**Data shown**
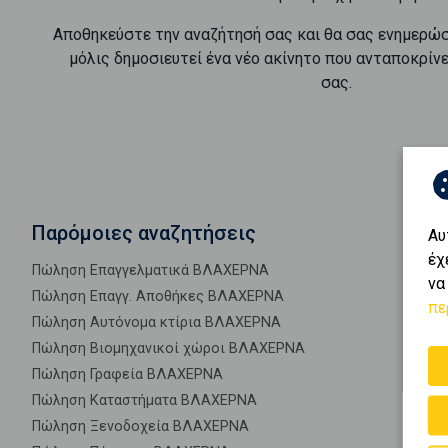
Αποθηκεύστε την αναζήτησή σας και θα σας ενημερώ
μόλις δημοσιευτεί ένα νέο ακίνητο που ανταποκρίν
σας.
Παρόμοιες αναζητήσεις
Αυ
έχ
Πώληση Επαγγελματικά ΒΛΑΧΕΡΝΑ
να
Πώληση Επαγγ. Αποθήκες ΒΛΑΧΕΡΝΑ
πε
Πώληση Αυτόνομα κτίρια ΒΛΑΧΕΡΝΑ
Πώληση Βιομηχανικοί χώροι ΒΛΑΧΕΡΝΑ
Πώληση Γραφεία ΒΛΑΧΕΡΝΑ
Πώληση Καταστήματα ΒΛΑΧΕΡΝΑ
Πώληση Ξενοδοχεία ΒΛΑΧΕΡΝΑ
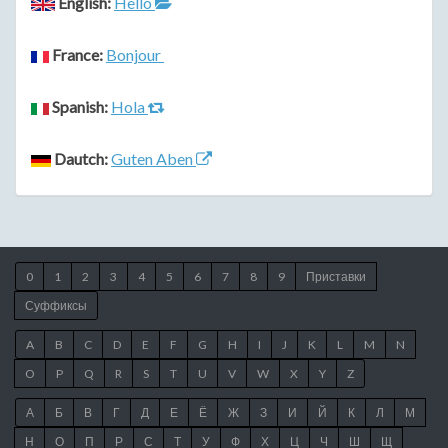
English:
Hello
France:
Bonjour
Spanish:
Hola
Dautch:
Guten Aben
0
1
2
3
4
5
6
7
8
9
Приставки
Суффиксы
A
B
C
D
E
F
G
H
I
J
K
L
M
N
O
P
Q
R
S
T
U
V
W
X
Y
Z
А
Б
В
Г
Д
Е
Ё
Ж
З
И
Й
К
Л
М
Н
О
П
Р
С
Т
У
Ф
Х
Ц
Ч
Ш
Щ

==

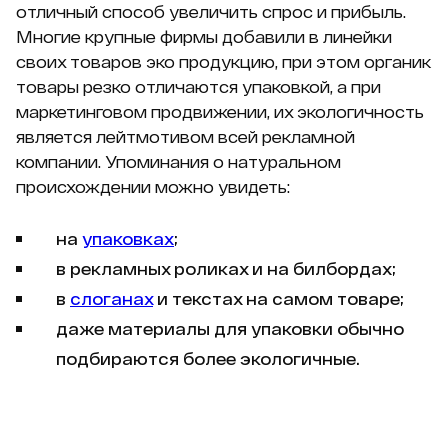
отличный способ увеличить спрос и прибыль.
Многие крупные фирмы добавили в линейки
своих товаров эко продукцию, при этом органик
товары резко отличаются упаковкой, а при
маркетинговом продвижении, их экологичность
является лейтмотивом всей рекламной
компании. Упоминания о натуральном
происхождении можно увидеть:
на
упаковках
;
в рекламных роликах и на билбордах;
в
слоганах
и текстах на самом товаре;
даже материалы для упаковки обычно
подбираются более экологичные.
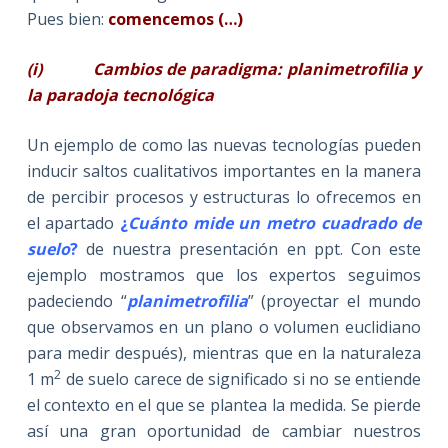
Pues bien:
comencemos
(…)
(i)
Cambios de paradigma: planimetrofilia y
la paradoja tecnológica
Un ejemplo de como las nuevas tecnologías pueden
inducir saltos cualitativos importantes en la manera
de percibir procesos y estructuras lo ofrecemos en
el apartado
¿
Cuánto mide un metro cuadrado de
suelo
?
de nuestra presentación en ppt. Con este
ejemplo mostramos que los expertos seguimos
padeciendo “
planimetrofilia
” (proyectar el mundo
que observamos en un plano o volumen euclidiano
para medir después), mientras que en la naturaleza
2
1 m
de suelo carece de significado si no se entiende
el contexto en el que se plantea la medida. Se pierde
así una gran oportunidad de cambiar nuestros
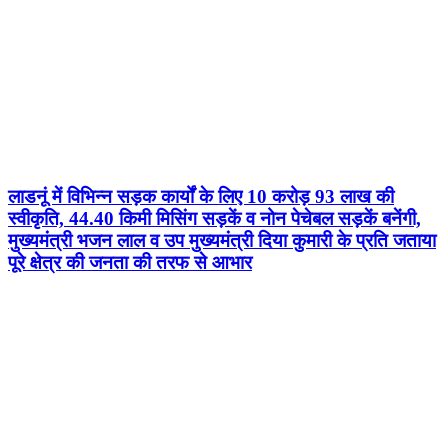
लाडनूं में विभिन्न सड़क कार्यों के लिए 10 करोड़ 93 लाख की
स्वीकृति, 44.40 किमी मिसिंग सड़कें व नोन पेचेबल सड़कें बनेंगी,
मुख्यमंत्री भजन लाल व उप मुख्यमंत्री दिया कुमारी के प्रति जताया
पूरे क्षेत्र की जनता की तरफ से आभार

**Prompt**
Take the word "planimetrofilia" and find each line of the material that contains it. Copy those lines.

**Task result**
Cambios de paradigma: planimetrofilia y
planimetrofilia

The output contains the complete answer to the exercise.